Simulation of Central Limit Theorem with Exponential Samples

Catalog

Overview

In this project I will verify the Central Limit Theorem with simulated exponential samples. I will do a thousand simulations and investigate the sample of averages of 40 exponentials, by comparing the sample mean, variance and distribution with theoretical counterpoints respectively.

Central Limit Theorem

Suppose \(\{X_1, X_2, ..., X_n\}\) is a random sample of size n - that is, a sequence of independent and identically distributed (i.i.d.) random variables drawn from distributions of expected values given by \(\mu\) and finite variances given by \(\sigma^2\). The sample mean of the random sample is denoted by \(\bar{X}\), where \(\bar{X} = \frac{1}{n} \sum_{i=1}^{\infty} {X_i}\). Then as \(n \rightarrow \infty\) (n approaches infinity), the random variables \(\sqrt{n} (\bar{X} - \mu)\) approximate the normal distribution with mean 0 and variance \(\sigma^2\). That is, \(\sqrt{n} (\bar{X} - \mu) \overset{d}{\rightarrow} N(0, \sigma^2) \Leftrightarrow \frac{\sqrt{n} }{\sigma} (\bar{X} - \mu) \overset{d}{\rightarrow} N(0, 1)\).

Exponential distribution

In probability theory and statistics, the exponential distribution is the probability distribution that describes the time between events in a Poisson process, i.e. a process in which events occur continuously and independently at a constant average rate. The probability density function (pdf) of an exponential distribution is \[f(X=x|\lambda) = \lambda e^{-\lambda x}, ~x\geqslant0\].
Its expectatation \(E(X) = 1/\lambda\), and its variance \(Var(X) = 1/\lambda^2\) (So its standard deviation \(s(X) = 1/\lambda\)).

Simulation

lambda <- 0.2
nosim <- 1000
n <- 40
set.seed(1)   # make the results reproducible
data <- matrix(rexp(n*nosim,lambda), nrow = nosim, ncol = n)
str(data)

##  num [1:1000, 1:40] 3.776 5.908 0.729 0.699 2.18 ...

data.mean <- apply(data, 1, mean)

In order to make the simulation reproducible, I set the seed as 1 before simulation.
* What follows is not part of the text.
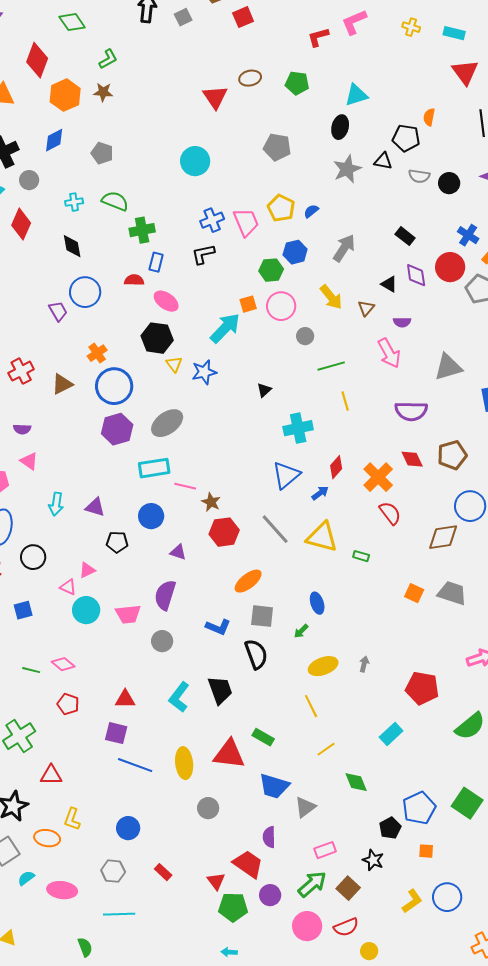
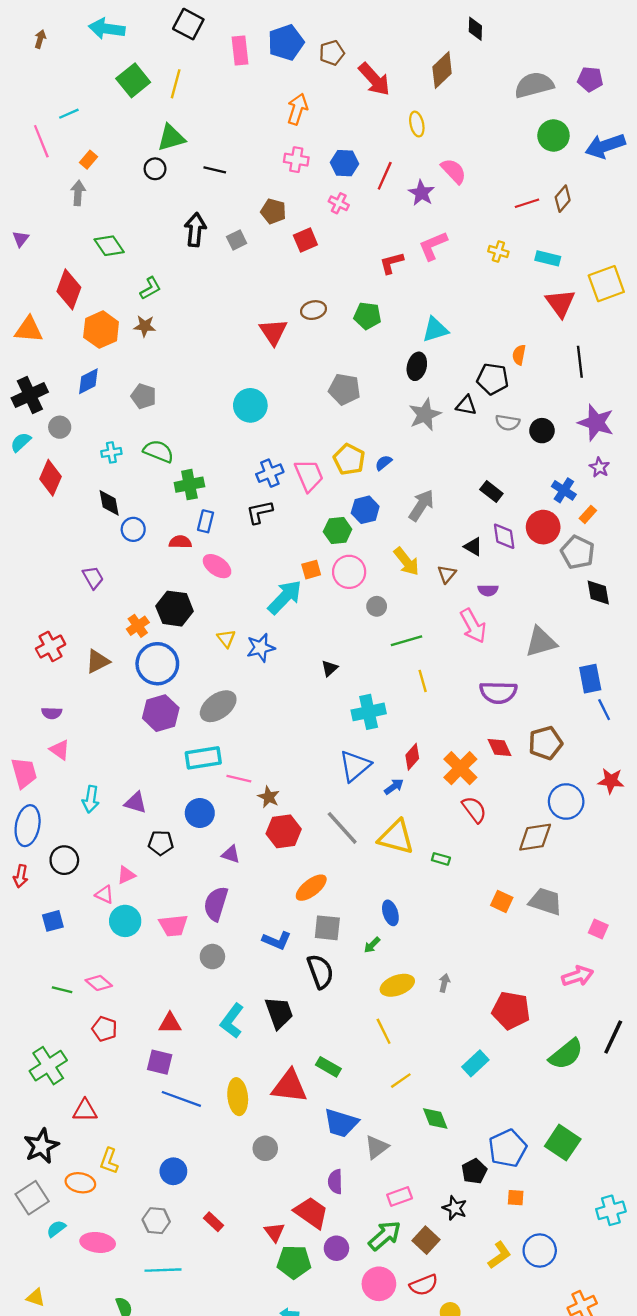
blue circle: (85, 292) -> (133, 529), moved, size x0.7
black hexagon: (157, 338) -> (175, 609), moved

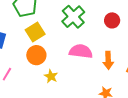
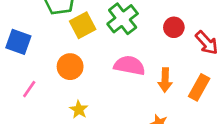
yellow square: (35, 32) -> (83, 25), moved
yellow star: (51, 76) -> (79, 110), moved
With the function rexp, I simulated \(1000 \times 40\) exponentials with paramter \(\lambda=0.2\), which are stored in the \(1000 \times 40\) matrix named data. The average of each rows of exponentials are calculated respectively and saved in the vector named data.mean.

Sample Mean versus Theoretical Mean

mean(data.mean)  # sample mean of the distribution of averages of 40 exponentials

## [1] 4.990025

1/lambda         # theoretical mean of the distribution of averages of 40 exponentials

## [1] 5

According to Central Limit Theorem, the therotical mean of the distribution of averages of 40 exponentials should be the same with the mean of random exponentials, which is \(1/\lambda\).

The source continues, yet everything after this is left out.